= Navon figure =

Larger shape built out of smaller, distinct shapes. e.g a large "N" drawn in small "a"s

A Navon figure is made of a larger recognisable shape, such as a letter, composed of copies of a smaller different shape. Navon figures are used in tests of visual neglect. The research of David Navon demonstrated that global features are perceived more quickly than local features. Jules Davidoff also performed research, but in a remote culture, finding opposite results; the participants more readily identified the local features. Patients with simultanagnosia have difficulty identifying global features, and when presented with a Navon figure will identify only the local features. A 2010 study comparing global-local processing in different races, found that East Asians demonstrated significantly stronger global processing than Caucasians.

==Example==
A letter T (global) composed of repeat copies of the letter S (local).

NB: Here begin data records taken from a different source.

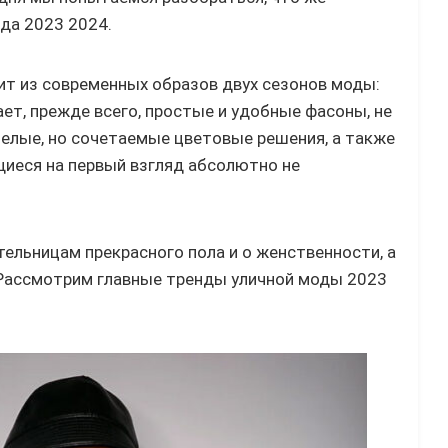
да 2023 2024.
т из современных образов двух сезонов моды:
ет, прежде всего, простые и удобные фасоны, не
елые, но сочетаемые цветовые решения, а также
иеся на первый взгляд абсолютно не
льницам прекрасного пола и о женственности, а
Рассмотрим главные тренды уличной моды 2023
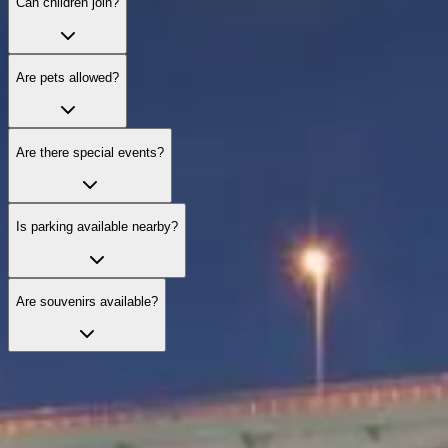
Can children join?
Are pets allowed?
Are there special events?
Is parking available nearby?
Are souvenirs available?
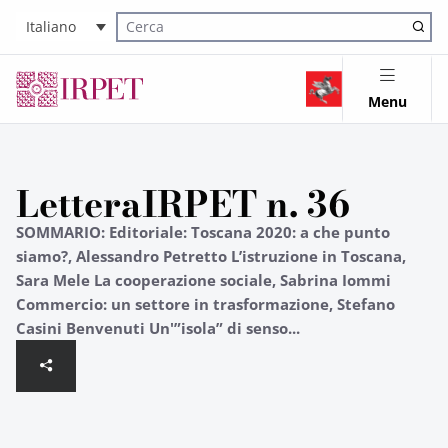
Italiano
Cerca nel sito
Menu
LetteraIRPET n. 36
SOMMARIO: Editoriale: Toscana 2020: a che punto
siamo?, Alessandro Petretto L’istruzione in Toscana,
Sara Mele La cooperazione sociale, Sabrina Iommi
Commercio: un settore in trasformazione, Stefano
Casini Benvenuti Un'”isola” di senso...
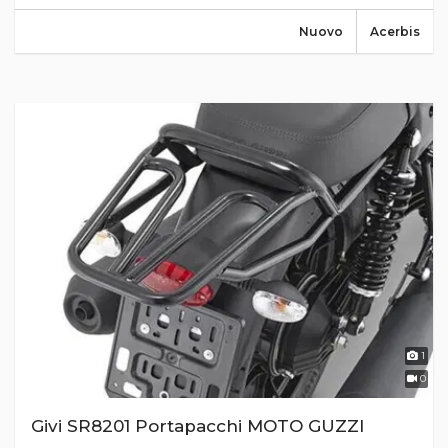
Nuovo
Acerbis
1
0
Givi SR8201 Portapacchi MOTO GUZZI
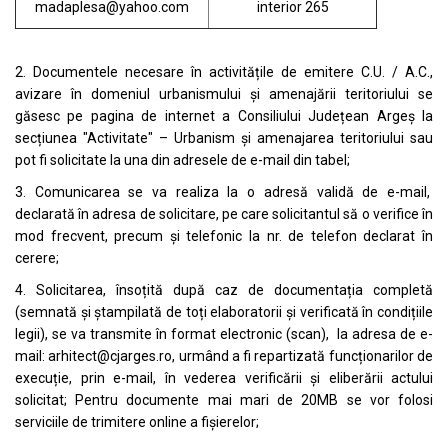
madaplesa@yahoo.com
interior 265
2. Documentele necesare în activitățile de emitere C.U. / A.C.,
avizare în domeniul urbanismului și amenajării teritoriului se
găsesc pe pagina de internet a Consiliului Județean Argeș la
secțiunea "Activitate" – Urbanism și amenajarea teritoriului sau
pot fi solicitate la una din adresele de e-mail din tabel;
3. Comunicarea se va realiza la o adresă validă de e-mail,
declarată în adresa de solicitare, pe care solicitantul să o verifice în
mod frecvent, precum și telefonic la nr. de telefon declarat în
cerere;
4. Solicitarea, însoțită după caz de documentația completă
(semnată și ștampilată de toți elaboratorii și verificată în condițiile
legii), se va transmite în format electronic (scan), la adresa de e-
mail:
arhitect@cjarges.ro
, urmând a fi repartizată funcționarilor de
execuție, prin e-mail, în vederea verificării și eliberării actului
solicitat; Pentru documente mai mari de 20MB se vor folosi
serviciile de trimitere online a fișierelor;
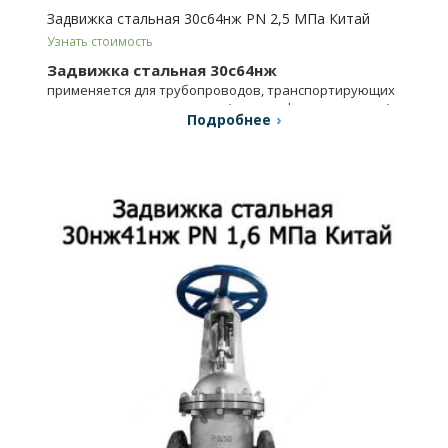
Задвижка стальная 30с64нж PN 2,5 МПа Китай
Узнать стоимость
Задвижка стальная 30с64нж
применяется для трубопроводов, транспортирующих
технические жидкие среды (вода, нефть, газ и масло).
Подробнее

 SSSSSSSSSSSSSSSSSSSSSSSSS
 SSSSSSSSSSSSSSSSSSSSSSSSS
 SS SSSSS SS
           SSSSS
           SSSSS
           SSSSS
           SSSSS
           SSSSS
           SSSSS
          SSSSSSS
       SSSSSSSSSSSSS

==The Navon effect==
Reading Navon figures has been found to affect a range of tasks. It has been shown that just 5 minutes reading out the small letters of Navon figures has a detrimental effect on face recognition. The size of the Navon effect has been found to be influenced by the properties of the image. The effect is short lived (lasting less than a couple of minutes).

The Navon effect has also been observed in other tasks such as golf putting where reading the small Navon letters leads to poorer putting performance.